» **INPUT DATA**
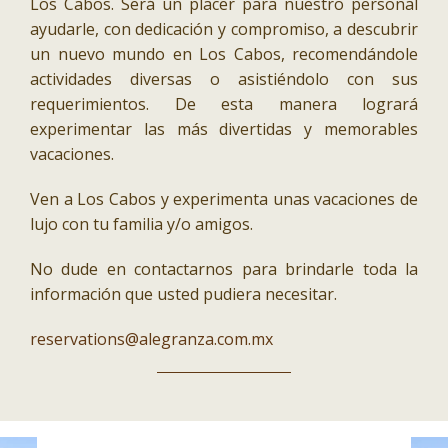
Los Cabos. Será un placer para nuestro personal
ayudarle, con dedicación y compromiso, a descubrir
un nuevo mundo en Los Cabos, recomendándole
actividades diversas o asistiéndolo con sus
requerimientos. De esta manera logrará
experimentar las más divertidas y memorables
vacaciones.
Ven a Los Cabos y experimenta unas vacaciones de
lujo con tu familia y/o amigos.
No dude en contactarnos para brindarle toda la
información que usted pudiera necesitar.
reservations@alegranza.com.mx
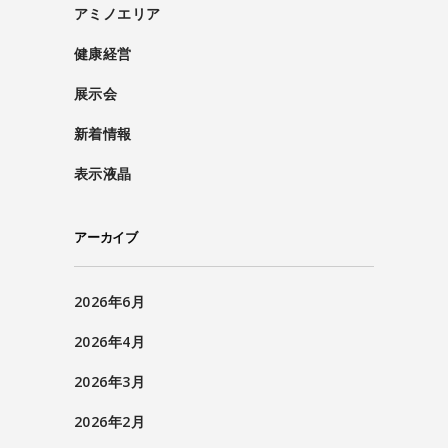
アミノエリア
健康経営
展示会
新着情報
表示液晶
アーカイブ
2026年6月
2026年4月
2026年3月
2026年2月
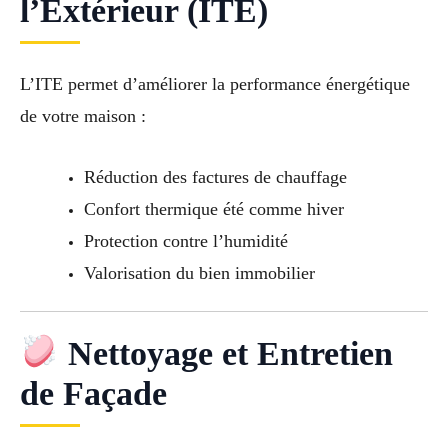
l’Extérieur (ITE)
L’ITE permet d’améliorer la performance énergétique
de votre maison :
Réduction des factures de chauffage
Confort thermique été comme hiver
Protection contre l’humidité
Valorisation du bien immobilier
Nettoyage et Entretien
de Façade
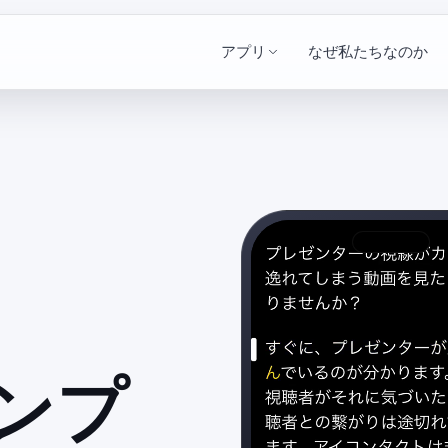
アプリ
なぜ私たちなのか
ンプ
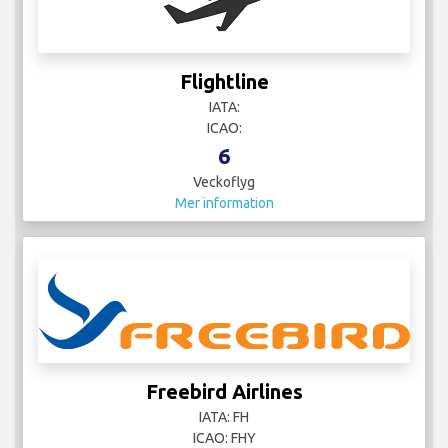
Flightline
IATA:
ICAO:
6
Veckoflyg
Mer information
Freebird Airlines
IATA: FH
ICAO: FHY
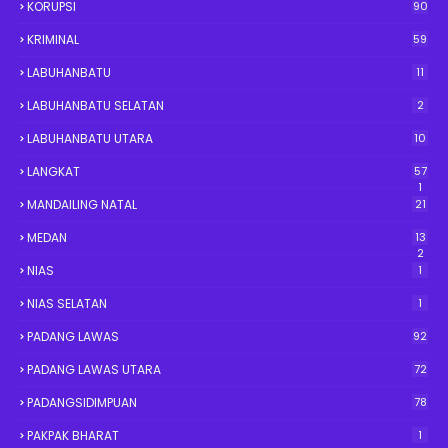
KORUPSI
90
KRIMINAL
59
LABUHANBATU
11
LABUHANBATU SELATAN
2
LABUHANBATU UTARA
10
LANGKAT
57
1
MANDAILING NATAL
21
MEDAN
13
2
NIAS
1
NIAS SELATAN
1
PADANG LAWAS
92
PADANG LAWAS UTARA
72
PADANGSIDIMPUAN
78
PAKPAK BHARAT
1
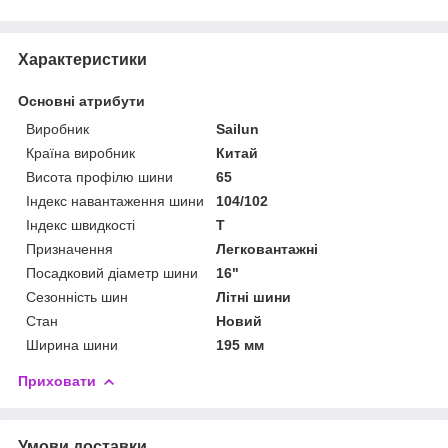
Характеристики
Основні атрибути
Виробник
Sailun
Країна виробник
Китай
Висота профілю шини
65
Індекс навантаження шини
104/102
Індекс швидкості
T
Призначення
Легковантажні
Посадковий діаметр шини
16"
Сезонність шин
Літні шини
Стан
Новий
Ширина шини
195 мм
Приховати
Умови доставки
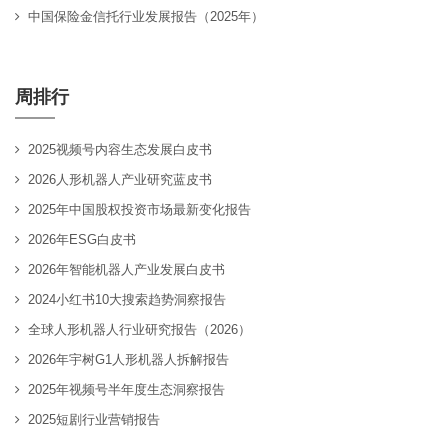
中国保险金信托行业发展报告（2025年）
周排行
2025视频号内容生态发展白皮书
2026人形机器人产业研究蓝皮书
2025年中国股权投资市场最新变化报告
2026年ESG白皮书
2026年智能机器人产业发展白皮书
2024小红书10大搜索趋势洞察报告
全球人形机器人行业研究报告（2026）
2026年宇树G1人形机器人拆解报告
2025年视频号半年度生态洞察报告
2025短剧行业营销报告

» **PROBLEM TO WORK ON**
Retype nothing except the lines from the first line of the listing above through the line with "vacaciones.", exactly as they stand, and no pictures.

» **EXPECTED ANSWER**
Los Cabos. Será un placer para nuestro personal
ayudarle, con dedicación y compromiso, a descubrir
un nuevo mundo en Los Cabos, recomendándole
actividades diversas o asistiéndolo con sus
requerimientos. De esta manera logrará
experimentar las más divertidas y memorables
vacaciones.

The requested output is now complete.